(Given information Opens)
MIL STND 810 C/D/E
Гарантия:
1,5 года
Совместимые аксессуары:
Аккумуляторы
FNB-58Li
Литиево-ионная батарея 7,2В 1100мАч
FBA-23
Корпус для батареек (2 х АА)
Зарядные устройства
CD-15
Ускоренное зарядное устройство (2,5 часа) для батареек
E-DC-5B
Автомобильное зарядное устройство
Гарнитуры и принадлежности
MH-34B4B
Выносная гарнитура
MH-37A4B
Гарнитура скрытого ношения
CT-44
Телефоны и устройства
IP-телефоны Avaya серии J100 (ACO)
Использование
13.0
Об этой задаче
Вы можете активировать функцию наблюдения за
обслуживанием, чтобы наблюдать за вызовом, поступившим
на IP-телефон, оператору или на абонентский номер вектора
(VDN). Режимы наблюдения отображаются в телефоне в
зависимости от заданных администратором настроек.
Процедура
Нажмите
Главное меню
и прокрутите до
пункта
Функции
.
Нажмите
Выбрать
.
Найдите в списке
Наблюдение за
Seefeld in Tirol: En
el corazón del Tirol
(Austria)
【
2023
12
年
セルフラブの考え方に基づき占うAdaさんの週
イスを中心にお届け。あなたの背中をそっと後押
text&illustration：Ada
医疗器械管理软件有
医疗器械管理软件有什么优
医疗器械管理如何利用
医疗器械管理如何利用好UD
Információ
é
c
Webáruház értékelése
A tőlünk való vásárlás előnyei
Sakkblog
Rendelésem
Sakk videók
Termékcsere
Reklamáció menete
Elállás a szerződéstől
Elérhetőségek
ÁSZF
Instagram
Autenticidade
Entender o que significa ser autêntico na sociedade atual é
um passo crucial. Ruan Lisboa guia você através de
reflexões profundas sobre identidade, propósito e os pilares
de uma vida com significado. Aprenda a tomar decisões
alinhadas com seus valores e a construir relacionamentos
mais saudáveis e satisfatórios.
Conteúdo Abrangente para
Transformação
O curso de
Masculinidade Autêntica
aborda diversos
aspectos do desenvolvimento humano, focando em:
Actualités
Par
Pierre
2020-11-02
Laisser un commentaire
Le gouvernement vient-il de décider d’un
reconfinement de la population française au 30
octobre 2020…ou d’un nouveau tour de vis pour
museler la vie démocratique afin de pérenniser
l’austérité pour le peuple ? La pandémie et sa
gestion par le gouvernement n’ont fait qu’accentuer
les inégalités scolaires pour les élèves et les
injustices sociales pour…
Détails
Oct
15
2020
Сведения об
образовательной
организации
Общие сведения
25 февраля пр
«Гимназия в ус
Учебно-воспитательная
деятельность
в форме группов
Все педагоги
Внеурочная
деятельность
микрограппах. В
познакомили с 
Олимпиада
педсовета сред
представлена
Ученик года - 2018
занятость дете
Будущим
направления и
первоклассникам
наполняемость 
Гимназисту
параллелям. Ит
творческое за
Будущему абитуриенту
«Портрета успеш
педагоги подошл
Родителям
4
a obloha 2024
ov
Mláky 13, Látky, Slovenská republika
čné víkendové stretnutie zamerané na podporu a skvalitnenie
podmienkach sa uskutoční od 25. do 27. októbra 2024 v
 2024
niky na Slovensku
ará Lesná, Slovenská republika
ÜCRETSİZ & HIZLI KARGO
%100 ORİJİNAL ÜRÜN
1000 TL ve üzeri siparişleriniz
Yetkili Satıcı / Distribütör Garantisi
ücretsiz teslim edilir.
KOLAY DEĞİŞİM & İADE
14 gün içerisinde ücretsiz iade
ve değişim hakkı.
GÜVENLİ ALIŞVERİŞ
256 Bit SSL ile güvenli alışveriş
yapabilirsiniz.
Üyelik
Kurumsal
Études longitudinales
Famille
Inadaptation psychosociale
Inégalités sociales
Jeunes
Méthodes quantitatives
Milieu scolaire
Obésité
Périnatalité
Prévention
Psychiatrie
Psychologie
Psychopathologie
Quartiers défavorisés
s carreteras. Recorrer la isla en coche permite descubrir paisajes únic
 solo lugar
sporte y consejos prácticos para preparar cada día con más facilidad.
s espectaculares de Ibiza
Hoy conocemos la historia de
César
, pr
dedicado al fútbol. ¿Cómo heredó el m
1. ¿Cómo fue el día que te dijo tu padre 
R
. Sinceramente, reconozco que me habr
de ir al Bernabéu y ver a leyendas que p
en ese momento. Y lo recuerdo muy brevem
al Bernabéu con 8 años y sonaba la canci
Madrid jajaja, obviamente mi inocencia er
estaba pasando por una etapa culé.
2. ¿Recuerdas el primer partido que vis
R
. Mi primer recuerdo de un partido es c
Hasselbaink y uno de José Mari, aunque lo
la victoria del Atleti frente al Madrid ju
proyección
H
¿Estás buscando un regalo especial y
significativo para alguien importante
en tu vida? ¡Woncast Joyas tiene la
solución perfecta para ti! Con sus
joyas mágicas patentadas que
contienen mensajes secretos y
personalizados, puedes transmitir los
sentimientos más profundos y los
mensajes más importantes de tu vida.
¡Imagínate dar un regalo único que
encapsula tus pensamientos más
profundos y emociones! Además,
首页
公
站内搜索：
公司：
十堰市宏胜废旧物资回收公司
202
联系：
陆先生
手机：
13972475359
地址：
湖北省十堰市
(Given information Closes)
Work instructions: Give the data again. Keep every line identical.

Completed exercise:
MIL STND 810 C/D/E
Гарантия:
1,5 года
Совместимые аксессуары:
Аккумуляторы
FNB-58Li
Литиево-ионная батарея 7,2В 1100мАч
FBA-23
Корпус для батареек (2 х АА)
Зарядные устройства
CD-15
Ускоренное зарядное устройство (2,5 часа) для батареек
E-DC-5B
Автомобильное зарядное устройство
Гарнитуры и принадлежности
MH-34B4B
Выносная гарнитура
MH-37A4B
Гарнитура скрытого ношения
CT-44
Телефоны и устройства
IP-телефоны Avaya серии J100 (ACO)
Использование
13.0
Об этой задаче
Вы можете активировать функцию наблюдения за
обслуживанием, чтобы наблюдать за вызовом, поступившим
на IP-телефон, оператору или на абонентский номер вектора
(VDN). Режимы наблюдения отображаются в телефоне в
зависимости от заданных администратором настроек.
Процедура
Нажмите
Главное меню
и прокрутите до
пункта
Функции
.
Нажмите
Выбрать
.
Найдите в списке
Наблюдение за
Seefeld in Tirol: En
el corazón del Tirol
(Austria)
【
2023
12
年
セルフラブの考え方に基づき占うAdaさんの週
イスを中心にお届け。あなたの背中をそっと後押
text&illustration：Ada
医疗器械管理软件有
医疗器械管理软件有什么优
医疗器械管理如何利用
医疗器械管理如何利用好UD
Információ
é
c
Webáruház értékelése
A tőlünk való vásárlás előnyei
Sakkblog
Rendelésem
Sakk videók
Termékcsere
Reklamáció menete
Elállás a szerződéstől
Elérhetőségek
ÁSZF
Instagram
Autenticidade
Entender o que significa ser autêntico na sociedade atual é
um passo crucial. Ruan Lisboa guia você através de
reflexões profundas sobre identidade, propósito e os pilares
de uma vida com significado. Aprenda a tomar decisões
alinhadas com seus valores e a construir relacionamentos
mais saudáveis e satisfatórios.
Conteúdo Abrangente para
Transformação
O curso de
Masculinidade Autêntica
aborda diversos
aspectos do desenvolvimento humano, focando em:
Actualités
Par
Pierre
2020-11-02
Laisser un commentaire
Le gouvernement vient-il de décider d’un
reconfinement de la population française au 30
octobre 2020…ou d’un nouveau tour de vis pour
museler la vie démocratique afin de pérenniser
l’austérité pour le peuple ? La pandémie et sa
gestion par le gouvernement n’ont fait qu’accentuer
les inégalités scolaires pour les élèves et les
injustices sociales pour…
Détails
Oct
15
2020
Сведения об
образовательной
организации
Общие сведения
25 февраля пр
«Гимназия в ус
Учебно-воспитательная
деятельность
в форме группов
Все педагоги
Внеурочная
деятельность
микрограппах. В
познакомили с 
Олимпиада
педсовета сред
представлена
Ученик года - 2018
занятость дете
Будущим
направления и
первоклассникам
наполняемость 
Гимназисту
параллелям. Ит
творческое за
Будущему абитуриенту
«Портрета успеш
педагоги подошл
Родителям
4
a obloha 2024
ov
Mláky 13, Látky, Slovenská republika
čné víkendové stretnutie zamerané na podporu a skvalitnenie
podmienkach sa uskutoční od 25. do 27. októbra 2024 v
 2024
niky na Slovensku
ará Lesná, Slovenská republika
ÜCRETSİZ & HIZLI KARGO
%100 ORİJİNAL ÜRÜN
1000 TL ve üzeri siparişleriniz
Yetkili Satıcı / Distribütör Garantisi
ücretsiz teslim edilir.
KOLAY DEĞİŞİM & İADE
14 gün içerisinde ücretsiz iade
ve değişim hakkı.
GÜVENLİ ALIŞVERİŞ
256 Bit SSL ile güvenli alışveriş
yapabilirsiniz.
Üyelik
Kurumsal
Études longitudinales
Famille
Inadaptation psychosociale
Inégalités sociales
Jeunes
Méthodes quantitatives
Milieu scolaire
Obésité
Périnatalité
Prévention
Psychiatrie
Psychologie
Psychopathologie
Quartiers défavorisés
s carreteras. Recorrer la isla en coche permite descubrir paisajes únic
 solo lugar
sporte y consejos prácticos para preparar cada día con más facilidad.
s espectaculares de Ibiza
Hoy conocemos la historia de
César
, pr
dedicado al fútbol. ¿Cómo heredó el m
1. ¿Cómo fue el día que te dijo tu padre 
R
. Sinceramente, reconozco que me habr
de ir al Bernabéu y ver a leyendas que p
en ese momento. Y lo recuerdo muy brevem
al Bernabéu con 8 años y sonaba la canci
Madrid jajaja, obviamente mi inocencia er
estaba pasando por una etapa culé.
2. ¿Recuerdas el primer partido que vis
R
. Mi primer recuerdo de un partido es c
Hasselbaink y uno de José Mari, aunque lo
la victoria del Atleti frente al Madrid ju
proyección
H
¿Estás buscando un regalo especial y
significativo para alguien importante
en tu vida? ¡Woncast Joyas tiene la
solución perfecta para ti! Con sus
joyas mágicas patentadas que
contienen mensajes secretos y
personalizados, puedes transmitir los
sentimientos más profundos y los
mensajes más importantes de tu vida.
¡Imagínate dar un regalo único que
encapsula tus pensamientos más
profundos y emociones! Además,
首页
公
站内搜索：
公司：
十堰市宏胜废旧物资回收公司
202
联系：
陆先生
手机：
13972475359
地址：
湖北省十堰市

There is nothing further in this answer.